# COVID-19 Global Data Tracker

**Author:** _Mercy_ Wafula 
**Date:** 2025-08-21

This notebook tracks global COVID-19 trends using the **Our World in Data** dataset.  
You will: import, clean, analyze, and visualize cases, deaths, and vaccinations; and communicate insights.



## Project Objectives
- Import and clean COVID-19 global data
- Analyze time trends (cases, deaths, vaccinations)
- Compare metrics across countries/regions
- Visualize with charts (and optional choropleth map)
- Communicate findings with clear narrative



## 1) Setup
Install and import libraries.

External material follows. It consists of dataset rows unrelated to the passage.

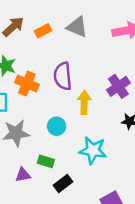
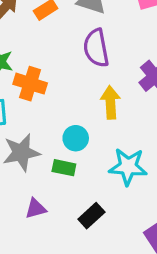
purple semicircle: (63, 76) -> (96, 48), moved
green rectangle: (46, 161) -> (64, 168), moved

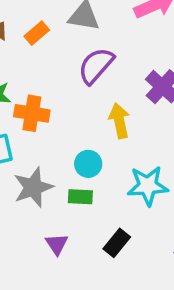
purple semicircle: (96, 48) -> (96, 66), turned 60
purple triangle: (36, 209) -> (57, 244), turned -40

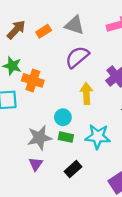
gray star: (33, 187) -> (40, 138), moved
green rectangle: (80, 197) -> (66, 137), moved

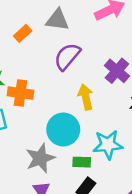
cyan circle: (63, 117) -> (63, 130), size x1.6
green rectangle: (66, 137) -> (82, 162), moved

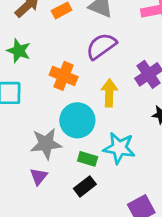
orange cross: (20, 93) -> (64, 76), moved

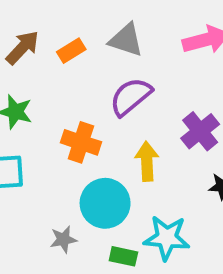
gray star: (46, 144) -> (63, 239), size x0.6

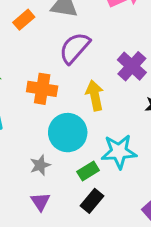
green rectangle: (123, 256) -> (88, 171), turned -35

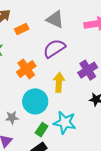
orange rectangle: (24, 20) -> (22, 29), moved
orange cross: (42, 89) -> (26, 69), turned 30
green rectangle: (88, 171) -> (42, 130), turned -40

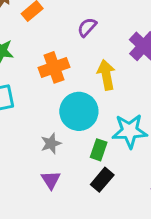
purple semicircle: (54, 48) -> (87, 27), size x0.6
orange cross: (26, 69) -> (54, 67), turned 30

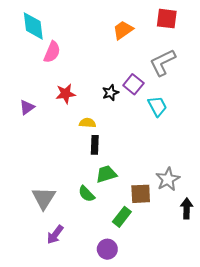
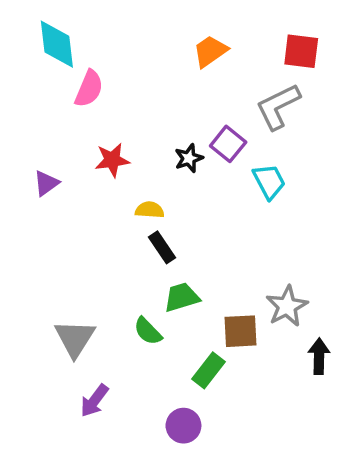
red square: (167, 19) -> (301, 51), moved
black rectangle: (95, 145) -> (162, 247), turned -36

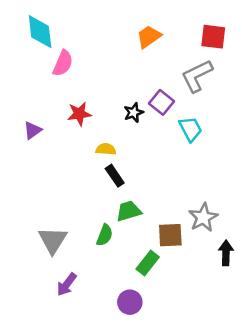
green semicircle: (148, 331) -> (105, 235), turned -115

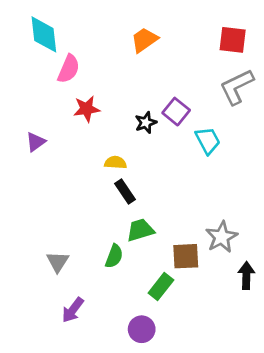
orange trapezoid: (149, 37) -> (144, 40), moved
gray L-shape: (197, 76) -> (237, 87), moved
red star: (79, 114) -> (87, 109), moved
gray triangle: (53, 240) -> (58, 262), size x0.7

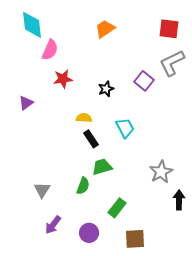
purple square: (176, 112) -> (144, 81), moved
cyan trapezoid: (208, 140) -> (125, 128), moved
brown square: (186, 256) -> (135, 239), moved
purple circle: (142, 329) -> (89, 233), moved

You may need to run the `pip install` cell once.


In [None]:

# Run this once if needed (uncomment to install)
# %pip install pandas matplotlib seaborn plotly geopandas pycountry

import pandas as pd
import numpy as np
import matplotlib.pyplot as plt
import seaborn as sns

# Plotly is optional (for choropleth map)
import plotly.express as px

# For display options
pd.set_option("display.max_columns", 100)
pd.set_option("display.width", 120)



## 2) Data Collection & Loading

We will use the Our World in Data (OWID) COVID-19 dataset (cleaned).  
- Download: https://covid.ourworldindata.org/data/owid-covid-data.csv  
Save it in the same folder as this notebook, or set `DATA_PATH` to the CSV URL.


In [None]:

# Path to local file (preferred after first download) or use the URL directly
DATA_PATH = "owid-covid-data.csv"  # or "https://covid.ourworldindata.org/data/owid-covid-data.csv"

# Load data
df = pd.read_csv(DATA_PATH, low_memory=False)
print(df.shape)
df.head()



### Explore Structure


In [None]:

# Columns overview
df.columns.tolist()[:40]


In [None]:

# Preview
df.head(10)


In [None]:

# Missing values snapshot (top 30 columns for brevity)
df.isnull().sum().sort_values(ascending=False).head(30)



## 3) Data Cleaning

- Keep relevant columns
- Convert `date` to datetime
- Filter to countries (exclude aggregates like "World", continents)
- Optionally focus on a subset of countries (e.g., Kenya, USA, India)
- Handle missing numeric values


In [None]:

# Relevant columns
cols = [
    "iso_code","continent","location","date",
    "total_cases","new_cases","total_deaths","new_deaths",
    "total_vaccinations","people_vaccinated","people_fully_vaccinated",
    "total_boosters","new_vaccinations","population","gdp_per_capita"
]
df = df[cols].copy()

# Convert date
df["date"] = pd.to_datetime(df["date"], errors="coerce")
df = df.dropna(subset=["date"])

# Keep countries (exclude aggregates: iso_code starting with OWID_)
df_countries = df[~df["iso_code"].str.startswith("OWID")].copy()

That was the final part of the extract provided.